For European organizations, the impact of CVE-2025-13334 can be severe, particularly for businesses and institutions relying on WordPress websites for their online presence, e-commerce, or content management. The ability for low-privileged users to reset databases and delete critical site content threatens the integrity and availability of websites, potentially causing prolonged downtime and loss of customer trust. Organizations with subscriber-level user accounts—such as membership sites, forums, or multi-user blogs—are especially vulnerable if these accounts are compromised or misused. The deletion of uploads can result in permanent loss of media assets unless backups are available. This can disrupt marketing, communications, and operational activities. Additionally, recovery efforts may incur significant costs and resource allocation. The vulnerability could also be exploited as part of a broader attack chain, such as insider threats or automated attacks targeting weak user credentials. Given the widespread use of WordPress in Europe, the threat is non-trivial and requires urgent attention to prevent operational and reputational damage.

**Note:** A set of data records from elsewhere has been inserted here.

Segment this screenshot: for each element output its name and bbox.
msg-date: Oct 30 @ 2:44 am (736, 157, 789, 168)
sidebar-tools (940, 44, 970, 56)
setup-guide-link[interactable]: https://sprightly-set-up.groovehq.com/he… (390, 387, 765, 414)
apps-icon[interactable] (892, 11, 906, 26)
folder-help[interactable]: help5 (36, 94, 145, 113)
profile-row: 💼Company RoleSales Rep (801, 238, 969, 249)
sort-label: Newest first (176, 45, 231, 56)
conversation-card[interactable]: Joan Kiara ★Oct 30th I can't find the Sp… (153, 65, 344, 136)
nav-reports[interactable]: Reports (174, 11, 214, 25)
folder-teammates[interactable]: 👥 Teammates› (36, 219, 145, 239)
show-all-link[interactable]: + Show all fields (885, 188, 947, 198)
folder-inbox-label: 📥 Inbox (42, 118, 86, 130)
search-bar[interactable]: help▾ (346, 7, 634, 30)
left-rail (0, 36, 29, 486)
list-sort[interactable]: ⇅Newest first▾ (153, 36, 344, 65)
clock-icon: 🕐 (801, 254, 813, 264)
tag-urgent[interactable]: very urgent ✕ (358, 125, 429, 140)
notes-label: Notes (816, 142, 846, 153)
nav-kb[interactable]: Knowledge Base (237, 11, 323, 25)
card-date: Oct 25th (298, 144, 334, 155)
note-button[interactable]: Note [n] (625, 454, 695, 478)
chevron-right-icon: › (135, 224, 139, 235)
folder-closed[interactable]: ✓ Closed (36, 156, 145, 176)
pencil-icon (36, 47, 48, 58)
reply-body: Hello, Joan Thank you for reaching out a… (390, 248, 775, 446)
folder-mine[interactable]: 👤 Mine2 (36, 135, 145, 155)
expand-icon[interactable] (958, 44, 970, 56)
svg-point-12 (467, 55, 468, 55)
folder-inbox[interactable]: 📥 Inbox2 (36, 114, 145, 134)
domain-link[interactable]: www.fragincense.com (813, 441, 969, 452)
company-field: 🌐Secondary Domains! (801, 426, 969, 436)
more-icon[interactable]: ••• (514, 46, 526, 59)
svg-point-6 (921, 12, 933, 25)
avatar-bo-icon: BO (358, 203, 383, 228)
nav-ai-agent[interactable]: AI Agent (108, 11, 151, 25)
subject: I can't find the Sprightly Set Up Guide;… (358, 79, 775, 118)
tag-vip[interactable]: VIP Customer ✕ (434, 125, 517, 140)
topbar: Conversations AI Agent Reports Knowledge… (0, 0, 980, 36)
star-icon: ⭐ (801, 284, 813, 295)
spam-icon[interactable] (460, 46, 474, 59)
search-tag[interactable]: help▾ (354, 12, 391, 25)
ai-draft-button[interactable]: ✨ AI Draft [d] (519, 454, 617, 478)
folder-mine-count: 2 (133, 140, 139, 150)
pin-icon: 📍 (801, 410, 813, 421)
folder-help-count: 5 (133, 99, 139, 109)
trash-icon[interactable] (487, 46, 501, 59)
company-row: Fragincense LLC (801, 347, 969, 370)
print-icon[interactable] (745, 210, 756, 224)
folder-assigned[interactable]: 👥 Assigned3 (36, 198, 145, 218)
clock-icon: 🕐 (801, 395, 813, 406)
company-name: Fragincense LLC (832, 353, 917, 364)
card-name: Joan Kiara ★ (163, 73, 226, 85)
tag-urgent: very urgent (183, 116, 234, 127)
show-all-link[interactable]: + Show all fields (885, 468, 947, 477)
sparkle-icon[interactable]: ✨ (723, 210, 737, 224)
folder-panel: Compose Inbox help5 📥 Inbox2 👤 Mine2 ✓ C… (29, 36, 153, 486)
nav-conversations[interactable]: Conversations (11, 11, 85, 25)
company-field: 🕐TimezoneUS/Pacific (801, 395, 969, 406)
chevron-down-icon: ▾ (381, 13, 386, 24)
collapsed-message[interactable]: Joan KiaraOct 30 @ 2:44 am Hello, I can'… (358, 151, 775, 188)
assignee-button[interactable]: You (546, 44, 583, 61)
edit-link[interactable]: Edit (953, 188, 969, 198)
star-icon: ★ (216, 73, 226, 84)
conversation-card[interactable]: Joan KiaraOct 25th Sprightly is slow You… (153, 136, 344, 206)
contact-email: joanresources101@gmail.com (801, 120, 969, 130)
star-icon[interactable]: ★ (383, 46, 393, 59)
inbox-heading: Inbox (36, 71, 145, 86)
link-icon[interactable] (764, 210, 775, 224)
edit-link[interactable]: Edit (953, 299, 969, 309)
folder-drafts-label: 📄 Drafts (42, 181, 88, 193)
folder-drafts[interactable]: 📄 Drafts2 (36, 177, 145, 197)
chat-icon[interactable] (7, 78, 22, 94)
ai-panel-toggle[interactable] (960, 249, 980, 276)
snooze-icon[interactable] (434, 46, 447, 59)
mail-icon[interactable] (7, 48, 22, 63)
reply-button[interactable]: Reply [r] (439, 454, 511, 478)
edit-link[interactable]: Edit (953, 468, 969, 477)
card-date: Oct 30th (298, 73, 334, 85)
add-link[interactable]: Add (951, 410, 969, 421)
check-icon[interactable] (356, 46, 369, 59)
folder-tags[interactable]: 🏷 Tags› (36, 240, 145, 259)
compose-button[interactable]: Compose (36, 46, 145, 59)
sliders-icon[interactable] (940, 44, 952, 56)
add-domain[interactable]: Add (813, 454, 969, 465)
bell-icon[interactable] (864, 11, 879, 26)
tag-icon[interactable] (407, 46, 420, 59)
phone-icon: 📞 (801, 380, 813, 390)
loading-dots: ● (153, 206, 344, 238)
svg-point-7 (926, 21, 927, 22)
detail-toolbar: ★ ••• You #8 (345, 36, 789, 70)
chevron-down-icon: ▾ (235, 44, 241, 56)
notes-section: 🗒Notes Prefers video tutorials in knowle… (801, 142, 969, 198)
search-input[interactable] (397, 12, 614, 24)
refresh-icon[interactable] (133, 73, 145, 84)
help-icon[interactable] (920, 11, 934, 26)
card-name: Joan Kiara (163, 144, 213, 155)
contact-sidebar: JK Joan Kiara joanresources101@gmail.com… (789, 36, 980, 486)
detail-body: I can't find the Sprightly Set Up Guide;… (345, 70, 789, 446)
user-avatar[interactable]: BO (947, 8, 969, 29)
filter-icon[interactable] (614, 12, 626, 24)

European organizations should immediately audit their WordPress installations to identify the presence of the Blaze Demo Importer plugin, especially versions up to 1.0.13. Since no official patch links are currently available, temporary mitigations include disabling or uninstalling the plugin until a secure update is released. Restrict user roles to minimize the number of subscriber-level accounts and enforce strong authentication mechanisms such as multi-factor authentication (MFA) to reduce the risk of account compromise. Implement strict monitoring and alerting for unusual database truncation or file deletion activities. Regularly back up WordPress databases and uploads folders with offsite storage to enable rapid recovery in case of exploitation. Review and harden WordPress user permissions and capabilities to ensure that only trusted users have access to sensitive functions. Consider deploying a Web Application Firewall (WAF) with custom rules to detect and block attempts to invoke the vulnerable function. Finally, stay informed about vendor updates and apply patches promptly once available.